Herbaria are reservoirs of both well‐documented specimens and undescribed diversity.
New species are described each year from specimens that have been housed in collections
for decades, if not centuries. However, the pace of such discovery is slow, especially
for non‐angiosperms, and accelerating the process of discovery is expensive. von Konrat
et al. (2018) explore the role of digitization in increasing accessibility to specimens,
particularly in combination with citizen science efforts and online technology for
uses beyond label transcription. The authors connect natural history collections to
education and outreach through a citizen science tool based on the online Zooniverse
platform. Their project, MicroPlants (http://microplants.fieldmuseum.org/), uses images
of the liverwort genus Frullania and both a web‐based platform and an interactive
touchscreen version to capture large data sets for taxonomic analysis, engage a diverse
participant group in research, and expose the public to novel analytical approaches
and the scientific process. MicroPlants has been used in informal science settings
at the Field Museum and in formal educational venues in middle schools, high schools,
and colleges and universities. The project has provided valuable data on both morphological
variation in Frullania and the educational effectiveness of this citizen science platform.
Noteworthy is the fact that preliminary analyses indicate that data provided by non‐experts
were comparable to those generated by experts, supporting a role for citizen scientists
in addressing authentic hypothesis‐driven research.

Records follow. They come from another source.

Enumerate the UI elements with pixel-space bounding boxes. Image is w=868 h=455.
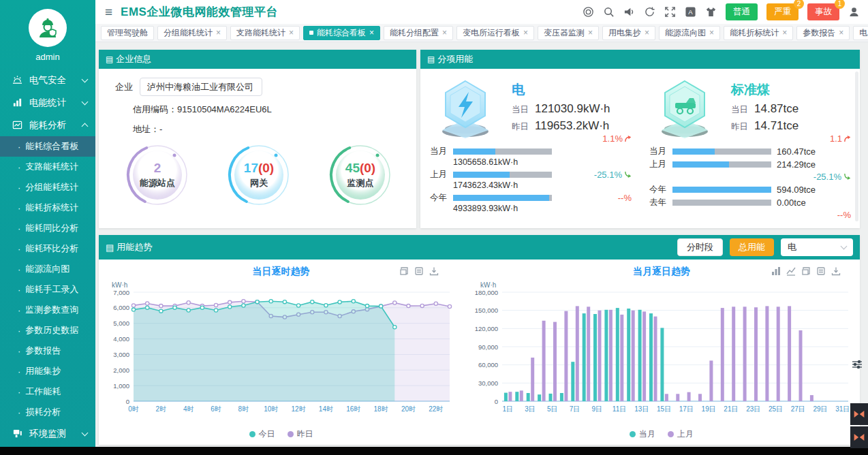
address-value: - [159, 124, 162, 134]
panel-scrollbar[interactable] [855, 72, 858, 221]
sidebar-group-0[interactable]: 电气安全 [0, 69, 95, 91]
sidebar-item-7[interactable]: ·能耗同比分析 [0, 218, 95, 238]
speaker-icon[interactable] [623, 6, 635, 18]
legend-item[interactable]: 当月 [630, 428, 655, 440]
sidebar-item-12[interactable]: ·参数历史数据 [0, 320, 95, 341]
coal-hex-icon [649, 77, 720, 140]
menu-toggle-icon[interactable]: ≡ [105, 5, 112, 18]
sidebar-group-2[interactable]: 能耗分析 [0, 114, 95, 136]
sidebar-item-13[interactable]: ·参数报告 [0, 341, 95, 361]
total-energy-button[interactable]: 总用能 [730, 238, 774, 256]
tab-close-icon[interactable]: × [839, 28, 843, 37]
legend-item[interactable]: 今日 [249, 428, 275, 440]
tab-close-icon[interactable]: × [709, 28, 714, 37]
fullscreen-icon[interactable] [664, 6, 676, 18]
tab-3[interactable]: 能耗综合看板× [303, 26, 380, 40]
energy-value: 14.87tce [754, 102, 799, 116]
tab-close-icon[interactable]: × [588, 28, 593, 37]
status-severe-button[interactable]: 严重2 [766, 3, 799, 20]
credit-code-value: 91510504MA6224EU6L [177, 104, 272, 114]
sidebar-group-label: 能耗分析 [29, 119, 82, 131]
sidebar-item-16[interactable]: ·损耗分析 [0, 402, 95, 422]
tab-4[interactable]: 能耗分组配置× [384, 26, 453, 40]
tab-1[interactable]: 分组能耗统计× [157, 26, 227, 40]
tab-close-icon[interactable]: × [782, 28, 787, 37]
svg-text:19日: 19日 [702, 405, 716, 413]
collapse-toggle-button[interactable] [850, 426, 868, 448]
bullet-icon: · [18, 407, 20, 418]
user-icon[interactable] [848, 6, 860, 18]
download-icon[interactable] [831, 266, 841, 276]
sidebar-item-10[interactable]: ·能耗手工录入 [0, 279, 95, 300]
sidebar-item-label: 分组能耗统计 [25, 181, 78, 193]
barswitch-icon[interactable] [771, 266, 781, 276]
sidebar-group-1[interactable]: 电能统计 [0, 91, 95, 114]
theme-target-icon[interactable] [583, 6, 594, 18]
lineswitch-icon[interactable] [786, 266, 796, 276]
tab-5[interactable]: 变电所运行看板× [456, 26, 534, 40]
sidebar-item-4[interactable]: ·支路能耗统计 [0, 157, 95, 177]
refresh-icon[interactable] [644, 6, 655, 18]
sidebar-item-9[interactable]: ·能源流向图 [0, 259, 95, 279]
bar-value: 4933893.93kW·h [453, 204, 633, 213]
restore-icon[interactable] [801, 266, 811, 276]
company-select[interactable]: 泸州中海粮油工业有限公司 [140, 78, 262, 96]
panel-header-icon: ▤ [106, 242, 114, 253]
tab-7[interactable]: 用电集抄× [602, 26, 655, 40]
translate-icon[interactable]: A [685, 6, 696, 18]
svg-text:7日: 7日 [570, 405, 580, 413]
avatar[interactable] [29, 9, 67, 47]
sidebar-item-15[interactable]: ·工作能耗 [0, 381, 95, 402]
tab-close-icon[interactable]: × [369, 28, 374, 37]
tab-6[interactable]: 变压器监测× [538, 26, 599, 40]
stat-label: 能源站点 [140, 177, 175, 189]
tab-2[interactable]: 支路能耗统计× [230, 26, 300, 40]
restore-icon[interactable] [399, 266, 409, 276]
sidebar-item-11[interactable]: ·监测参数查询 [0, 300, 95, 320]
dataview-icon[interactable] [816, 266, 826, 276]
sidebar-item-14[interactable]: ·用能集抄 [0, 361, 95, 381]
svg-text:150,000: 150,000 [475, 307, 498, 314]
status-accident-button[interactable]: 事故1 [807, 3, 839, 20]
tab-9[interactable]: 能耗折标统计× [724, 26, 793, 40]
period-button[interactable]: 分时段 [677, 238, 723, 256]
svg-text:kW·h: kW·h [480, 281, 496, 289]
svg-text:A: A [688, 8, 693, 16]
tab-close-icon[interactable]: × [442, 28, 447, 37]
progress-fill [453, 195, 549, 201]
datazoom-sliders-icon[interactable] [852, 359, 863, 373]
tab-close-icon[interactable]: × [216, 28, 221, 37]
stat-circle-2: 45(0)监测点 [328, 142, 393, 208]
tab-close-icon[interactable]: × [523, 28, 528, 37]
tab-close-icon[interactable]: × [289, 28, 294, 37]
sidebar-item-label: 损耗分析 [25, 406, 61, 418]
collapse-toggle-button[interactable] [850, 403, 868, 425]
search-icon[interactable] [603, 6, 615, 18]
legend-item[interactable]: 上月 [668, 428, 694, 440]
dataview-icon[interactable] [414, 266, 424, 276]
accident-count-badge: 1 [835, 0, 845, 9]
tab-10[interactable]: 参数报告× [796, 26, 850, 40]
legend-item[interactable]: 昨日 [288, 428, 313, 440]
energy-type-select[interactable]: 电 [781, 238, 853, 256]
app-title: EMS企业微电网能效管理平台 [121, 4, 278, 20]
theme-shirt-icon[interactable] [705, 6, 717, 18]
svg-text:18时: 18时 [374, 405, 388, 413]
tab-0[interactable]: 管理驾驶舱 [101, 26, 154, 40]
tab-close-icon[interactable]: × [645, 28, 649, 37]
progress-fill [672, 148, 715, 155]
tab-8[interactable]: 能源流向图× [659, 26, 720, 40]
sidebar-item-3[interactable]: ·能耗综合看板 [0, 136, 95, 157]
sidebar-item-8[interactable]: ·能耗环比分析 [0, 238, 95, 259]
chart-toolbox [399, 266, 439, 276]
sidebar-group-17[interactable]: 环境监测 [0, 422, 95, 445]
tab-11[interactable]: 电力曲线记录× [853, 26, 868, 40]
download-icon[interactable] [429, 266, 439, 276]
sidebar-item-6[interactable]: ·能耗折标统计 [0, 198, 95, 218]
svg-text:kW·h: kW·h [112, 281, 127, 289]
legend-dot [288, 431, 294, 437]
svg-text:15日: 15日 [657, 405, 671, 413]
sidebar-item-5[interactable]: ·分组能耗统计 [0, 177, 95, 198]
bottom-bar [0, 447, 868, 455]
status-normal-button[interactable]: 普通 [726, 3, 758, 20]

Data aggregators and publishers benefit significantly from knowing how their collections
data are being used and attributed, the number of records and data sets being downloaded,
the types of individuals who are finding these data useful, and the impact of projects
for which the data are used. Usage metrics, in particular, help herbaria document
value to institutional administrators as well as potential funders, and assist herbarium
directors seek out and target underserved or expanding audiences. Cantrill (2018)

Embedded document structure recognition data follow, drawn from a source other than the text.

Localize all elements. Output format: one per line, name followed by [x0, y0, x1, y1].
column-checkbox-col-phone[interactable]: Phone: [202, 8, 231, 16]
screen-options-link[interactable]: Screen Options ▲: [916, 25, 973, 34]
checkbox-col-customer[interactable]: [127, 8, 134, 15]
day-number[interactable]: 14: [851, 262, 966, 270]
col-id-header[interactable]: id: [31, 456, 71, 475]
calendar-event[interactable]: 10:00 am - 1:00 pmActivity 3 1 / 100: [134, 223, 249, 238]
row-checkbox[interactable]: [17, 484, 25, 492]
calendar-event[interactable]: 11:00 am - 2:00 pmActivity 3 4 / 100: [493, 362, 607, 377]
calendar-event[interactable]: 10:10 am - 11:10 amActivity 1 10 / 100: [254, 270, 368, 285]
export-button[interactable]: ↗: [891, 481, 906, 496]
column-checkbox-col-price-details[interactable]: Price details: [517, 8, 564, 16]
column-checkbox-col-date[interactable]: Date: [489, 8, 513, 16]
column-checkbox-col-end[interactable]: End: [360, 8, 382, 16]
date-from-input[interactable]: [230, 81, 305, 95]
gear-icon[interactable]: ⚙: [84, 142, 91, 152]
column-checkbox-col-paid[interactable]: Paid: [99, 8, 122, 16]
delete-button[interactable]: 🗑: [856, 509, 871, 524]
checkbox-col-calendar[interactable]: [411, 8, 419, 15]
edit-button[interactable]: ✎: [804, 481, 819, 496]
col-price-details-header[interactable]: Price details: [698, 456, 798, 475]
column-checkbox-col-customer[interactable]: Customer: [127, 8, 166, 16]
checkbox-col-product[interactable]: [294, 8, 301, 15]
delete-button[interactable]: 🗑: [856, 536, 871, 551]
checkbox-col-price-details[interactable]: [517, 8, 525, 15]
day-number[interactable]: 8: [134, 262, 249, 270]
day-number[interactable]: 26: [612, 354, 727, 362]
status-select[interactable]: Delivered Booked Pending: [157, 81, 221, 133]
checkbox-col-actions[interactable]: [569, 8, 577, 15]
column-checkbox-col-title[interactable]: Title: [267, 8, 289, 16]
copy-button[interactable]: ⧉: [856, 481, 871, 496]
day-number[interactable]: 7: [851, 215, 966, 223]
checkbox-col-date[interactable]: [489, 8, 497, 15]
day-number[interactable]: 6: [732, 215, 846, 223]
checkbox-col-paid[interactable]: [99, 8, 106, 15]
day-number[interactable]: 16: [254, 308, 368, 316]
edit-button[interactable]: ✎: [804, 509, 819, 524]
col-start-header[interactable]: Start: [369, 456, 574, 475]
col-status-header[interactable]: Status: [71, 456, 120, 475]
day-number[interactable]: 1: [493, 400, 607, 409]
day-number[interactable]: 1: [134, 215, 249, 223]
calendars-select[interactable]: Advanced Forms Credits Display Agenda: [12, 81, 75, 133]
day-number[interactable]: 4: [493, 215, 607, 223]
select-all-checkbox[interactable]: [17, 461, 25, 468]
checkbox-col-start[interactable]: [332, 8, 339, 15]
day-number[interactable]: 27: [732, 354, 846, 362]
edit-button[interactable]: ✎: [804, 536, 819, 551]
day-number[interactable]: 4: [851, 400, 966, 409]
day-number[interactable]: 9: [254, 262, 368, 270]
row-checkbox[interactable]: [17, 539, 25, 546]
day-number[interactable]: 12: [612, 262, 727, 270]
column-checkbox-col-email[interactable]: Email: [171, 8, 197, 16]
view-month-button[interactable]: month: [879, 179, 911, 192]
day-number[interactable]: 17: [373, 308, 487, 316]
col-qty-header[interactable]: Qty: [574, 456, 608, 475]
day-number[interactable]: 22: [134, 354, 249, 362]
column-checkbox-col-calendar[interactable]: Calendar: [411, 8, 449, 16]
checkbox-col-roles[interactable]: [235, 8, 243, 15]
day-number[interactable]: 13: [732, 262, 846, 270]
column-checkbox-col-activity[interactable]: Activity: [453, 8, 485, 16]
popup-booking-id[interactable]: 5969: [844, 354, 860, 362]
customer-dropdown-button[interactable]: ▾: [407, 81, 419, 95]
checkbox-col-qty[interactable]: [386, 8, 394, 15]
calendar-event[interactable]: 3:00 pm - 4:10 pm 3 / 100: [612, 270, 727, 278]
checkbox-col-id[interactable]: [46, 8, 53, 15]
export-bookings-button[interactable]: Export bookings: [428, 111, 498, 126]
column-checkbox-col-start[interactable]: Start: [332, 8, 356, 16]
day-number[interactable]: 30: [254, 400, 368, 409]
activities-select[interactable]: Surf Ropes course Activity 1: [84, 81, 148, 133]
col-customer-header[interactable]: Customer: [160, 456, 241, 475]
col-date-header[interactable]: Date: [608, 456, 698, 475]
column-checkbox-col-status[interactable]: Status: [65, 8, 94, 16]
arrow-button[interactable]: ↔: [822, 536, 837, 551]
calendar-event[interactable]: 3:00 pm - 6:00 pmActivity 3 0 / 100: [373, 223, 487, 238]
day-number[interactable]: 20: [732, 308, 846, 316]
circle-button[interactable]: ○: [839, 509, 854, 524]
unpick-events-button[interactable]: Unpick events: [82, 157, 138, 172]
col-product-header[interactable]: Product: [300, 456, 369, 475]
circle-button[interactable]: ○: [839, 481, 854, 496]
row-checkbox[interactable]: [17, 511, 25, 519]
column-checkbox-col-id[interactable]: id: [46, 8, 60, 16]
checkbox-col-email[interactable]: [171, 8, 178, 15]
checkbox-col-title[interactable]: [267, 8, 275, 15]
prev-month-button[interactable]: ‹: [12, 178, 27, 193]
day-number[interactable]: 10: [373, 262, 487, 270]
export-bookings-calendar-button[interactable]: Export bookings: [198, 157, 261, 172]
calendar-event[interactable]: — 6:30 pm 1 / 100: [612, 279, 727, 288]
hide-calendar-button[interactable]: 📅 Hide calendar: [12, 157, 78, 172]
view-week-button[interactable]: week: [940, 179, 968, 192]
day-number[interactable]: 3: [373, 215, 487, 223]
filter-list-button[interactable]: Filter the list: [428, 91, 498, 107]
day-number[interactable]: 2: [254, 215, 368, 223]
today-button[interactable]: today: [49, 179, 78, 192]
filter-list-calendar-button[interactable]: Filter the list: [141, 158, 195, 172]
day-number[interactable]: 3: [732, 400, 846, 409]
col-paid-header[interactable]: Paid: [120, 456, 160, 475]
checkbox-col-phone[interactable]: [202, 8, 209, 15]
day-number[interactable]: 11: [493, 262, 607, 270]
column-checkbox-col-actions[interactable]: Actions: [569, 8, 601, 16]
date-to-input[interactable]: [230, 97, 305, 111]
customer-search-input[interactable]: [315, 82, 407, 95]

summarizes tracked usage of nearly 900,000 records from the Royal Botanic Gardens
Victoria, served through the Australasian Virtual Herbarium, and details trends in
data usage since 2009. Queries were tracked in three broad categories, including general
use, non‐research use, and scientific research use, with histories of how these categories
and their subcategories have become more refined over the past decade. Cantrill points
out that even with more highly resolved classifications, about one third of all queries
still remain unclassified. He further notes that although the data give a glimpse
of data use as reported by users, they do not provide a metric for understanding the
impact of the projects for which they were downloaded. Future research must assess
this issue if we are to understand and report the full impact of our collections.
This collection of papers provides a current snapshot of some of the issues surrounding
the aggregation and use of digitized herbarium data and of some of the many possible
uses of these data in research and education. However, the field is changing rapidly,
with new tools for data mining, image analysis, and data tracking coming available
at a rapid pace. The application of innovative analytic, algorithmic, and informatics
approaches to centuries‐old specimens is revolutionizing the role of herbaria and
other museum collections in modern biology.